Jakarta, MAHATVA.ID – Keputusan PT Agrinas Pangan Nusantara mengimpor 105.000 unit kendaraan niaga asal India menuai sorotan, khususnya terkait keterlibatan agen pemegang merek (APM) lokal di Indonesia. Merespons hal tersebut, PT Krama Yudha Tiga Berlian Motors (KTB) menegaskan bahwa Mitsubishi Fuso sempat dilibatkan dalam proses tender pengadaan kendaraan niaga tersebut.
Sales and Marketing Director KTB, Aji Jaya, mengatakan Mitsubishi Fuso mengikuti proses tender pengadaan kendaraan untuk mendukung program Koperasi Desa/Kelurahan Merah Putih (KDKMP) yang dijalankan Agrinas Pangan.
“Iya, Mitsubishi Fuso dilibatkan dalam proses pengadaan unit untuk Agrinas melalui proses tender,” ujar Aji dikutip Senin, (23/2/2026).
Meski demikian, Aji menegaskan bahwa keputusan akhir tender, termasuk pemenuhan unit melalui mekanisme impor, sepenuhnya berada di tangan pemerintah dan instansi berwenang.
Sebagaimana diketahui, Agrinas Pangan memutuskan untuk mengimpor total 105.000 unit kendaraan niaga dari India dengan nilai kontrak sekitar Rp24,66 triliun, di tengah tekanan yang masih membayangi industri otomotif nasional sepanjang 2025.
Secara rinci, sebanyak 35.000 unit pikap Scorpio dipasok oleh Mahindra.
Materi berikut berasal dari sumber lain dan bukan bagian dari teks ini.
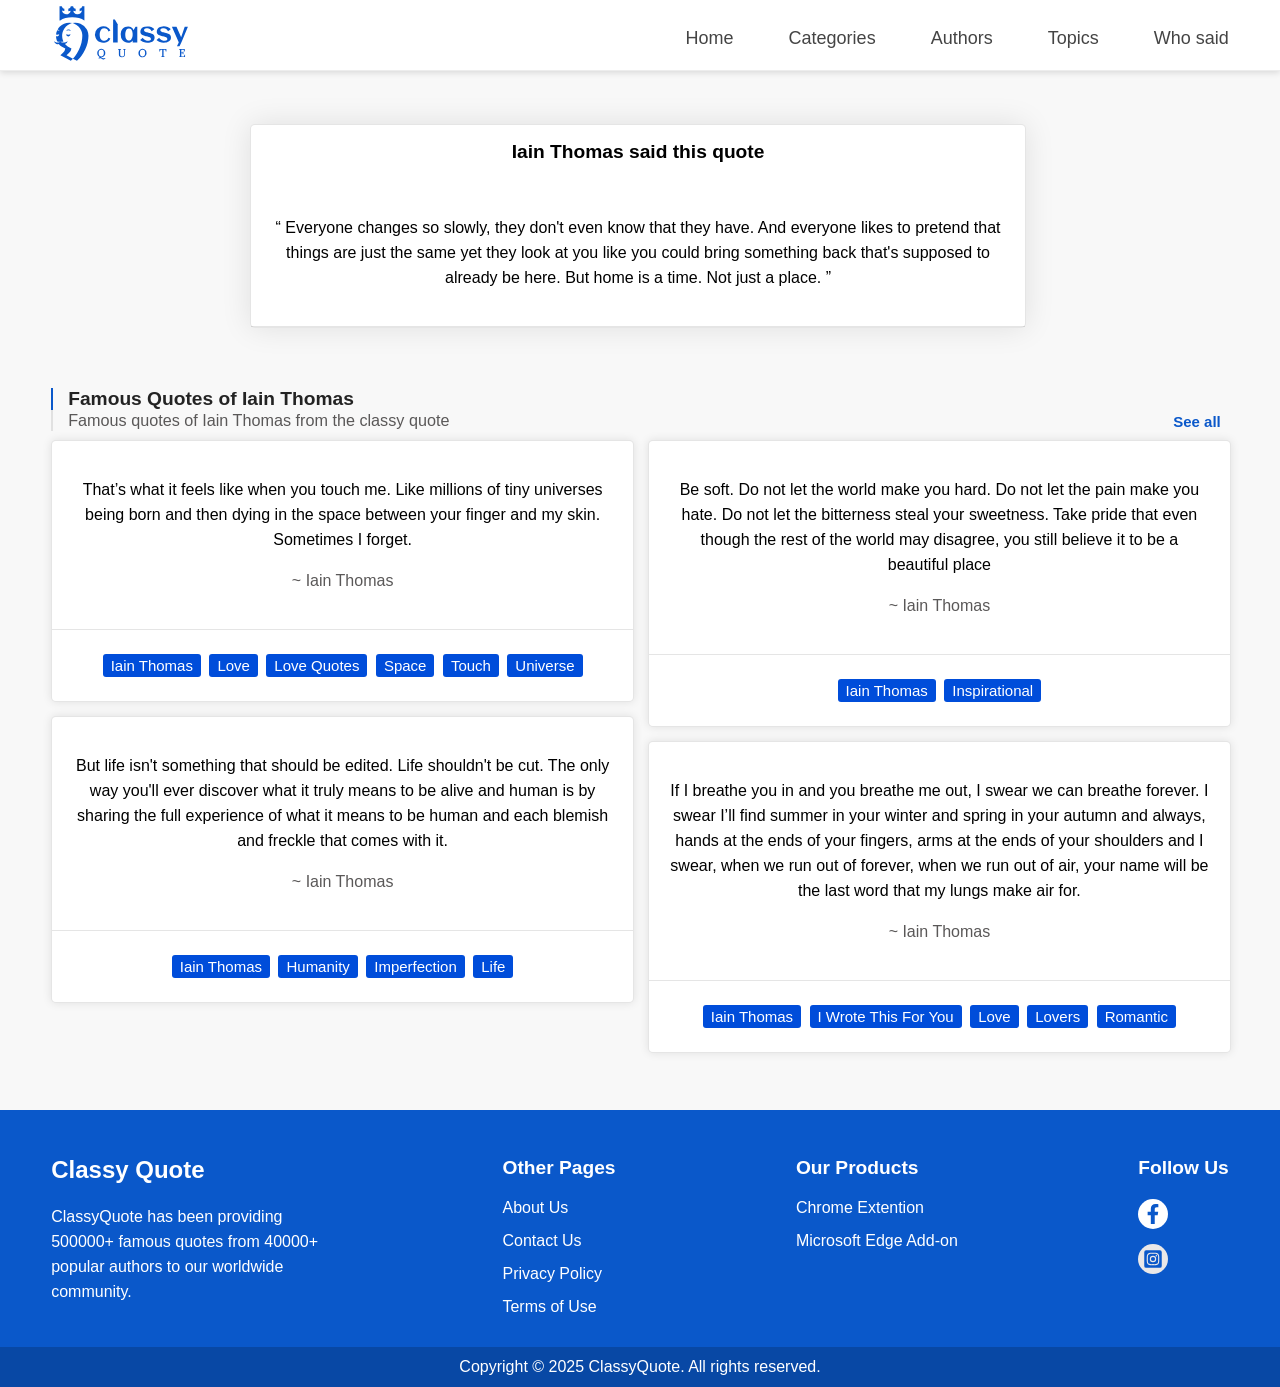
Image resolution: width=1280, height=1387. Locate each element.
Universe (544, 665)
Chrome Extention (860, 1207)
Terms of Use (549, 1306)
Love (233, 665)
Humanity (317, 966)
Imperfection (415, 966)
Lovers (1057, 1016)
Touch (471, 665)
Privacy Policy (552, 1273)
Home (710, 38)
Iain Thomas (152, 665)
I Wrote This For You (886, 1016)
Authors (962, 38)
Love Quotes (316, 665)
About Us (535, 1207)
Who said (1191, 38)
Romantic (1136, 1016)
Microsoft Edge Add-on (877, 1240)
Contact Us (541, 1240)
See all (1197, 421)
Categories (832, 38)
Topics (1073, 38)
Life (493, 966)
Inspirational (992, 690)
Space (405, 665)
Sementara itu, 70.000 unit lainnya disuplai oleh Tata Motors, yang terdiri atas Yodha Pick Up dan truk Ultra T.7, masing-masing sebanyak 35.000 unit.
Menurut Aji, volume impor dalam jumlah besar tersebut berpotensi memberikan tekanan tambahan terhadap permintaan kendaraan niaga nasional pada 2026, terlebih setelah penurunan signifikan yang terjadi sepanjang 2025.
Data Gabungan Industri Kendaraan Bermotor Indonesia (Gaikindo) mencatat distribusi wholesales truk sepanjang 2025 hanya mencapai 56.754 unit, turun 15% secara tahunan. Sementara penjualan ritel dari dealer ke konsumen merosot 11% menjadi 59.303 unit.
“Karena jumlahnya cukup besar, tentu akan berpengaruh. Namun, kami akan terus menjaga konsistensi produksi lokal, memastikan suplai yang stabil, serta mengedepankan standar kualitas sesuai regulasi pemerintah dan yang telah diakui konsumen,” jelasnya.